Só quando seu Eugênio elevou o fósforo ao cigarro que estava em sua boca, é que deu-se conta de dois olhos esbugalhados fixados nos seus. O homem tremia de cima a baixo, sem conseguir sair do lugar. O fósforo tremeluzente iluminou o rosto branco de seu Eugenio, lançando sombras fantasmagóricas e dançantes na escuridão. O rosto branco era a única coisa que aparecia para o homem! Todo o resto estava mergulhado na escuridão. Seu Eugênio era uma face branca, flutuante, fantasmagórica e fumante.


O amigo do meu pai bem que tentou abrir a boca, mas parece que foi pior. O pobre diabo já havia se atirado na chuva, em corrida desesperada:


- Aaaaaahhhh!!!!


Ao que parece, a bota do homem batendo contra o solo pode ser ouvida por vários minutos, tal era a força e a pressa com que ele fugia. O chapéu ficara na soleira da porta. Sem ter muito o que fazer e com a chuva ainda desabando, seu Eugênio sentou e fumou calmamente, conjecturando sobre o desatino humano. Quando a chuva cedeu, pouco depois e antes de sair, ele até pensou em levar o chapéu e devolvê-lo, mas logo desistiu. Não conseguia imaginar um modo de explicar a história ao homem sem assustá-lo novamente.

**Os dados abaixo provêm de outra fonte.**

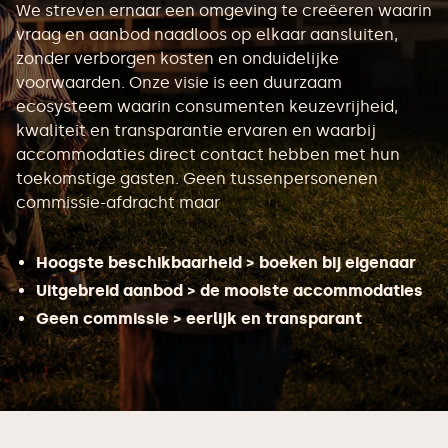
We streven ernaar een omgeving te creëeren waarin
vraag en aanbod naadloos op elkaar aansluiten,
zonder verborgen kosten en onduidelijke
voorwaarden. Onze visie is een duurzaam
ecosysteem waarin consumenten keuzevrijheid,
kwaliteit en transparantie ervaren en waarbij
accommodaties direct contact hebben met hun
toekomstige gasten. Geen tussenpersonenen
commissie-afdracht maar
Hoogste beschikbaarheid > boeken bij eigenaar
Uitgebreid aanbod > de mooiste accommodaties
Geen commissie > eerlijk en transparant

Encerro este engodo fantasmagórico aqui, esperando que minhas pernas parem de tremer, a fim de que possa contar novas-velhas histórias do meu pai.

Comentários

Jander Minesso disse…
Nádia do céu, que delícia de história! Aliás, enquanto você tiver material desses causos paternos para trazer, pode trazer. É um melhor que o outro.
Zoraya Cesar disse…
Nádia, comecei sorrindo e terminei rindo. Coitado do homenzinho! hahaha 'cidade dos pés juntos' kkkkkk. Por favor, mais histórias do seu pai!!!
Ana Raja disse…
Nádia, me fez lembrar dos causos do meu pai. Nossa, quantas histórias fantásticas que só "pai" sabe contar.
Ah estou adorando estes causos do seu pai!!! E você ambientou com maestria a história, eu me senti ali, na pele do Seu Eugênio.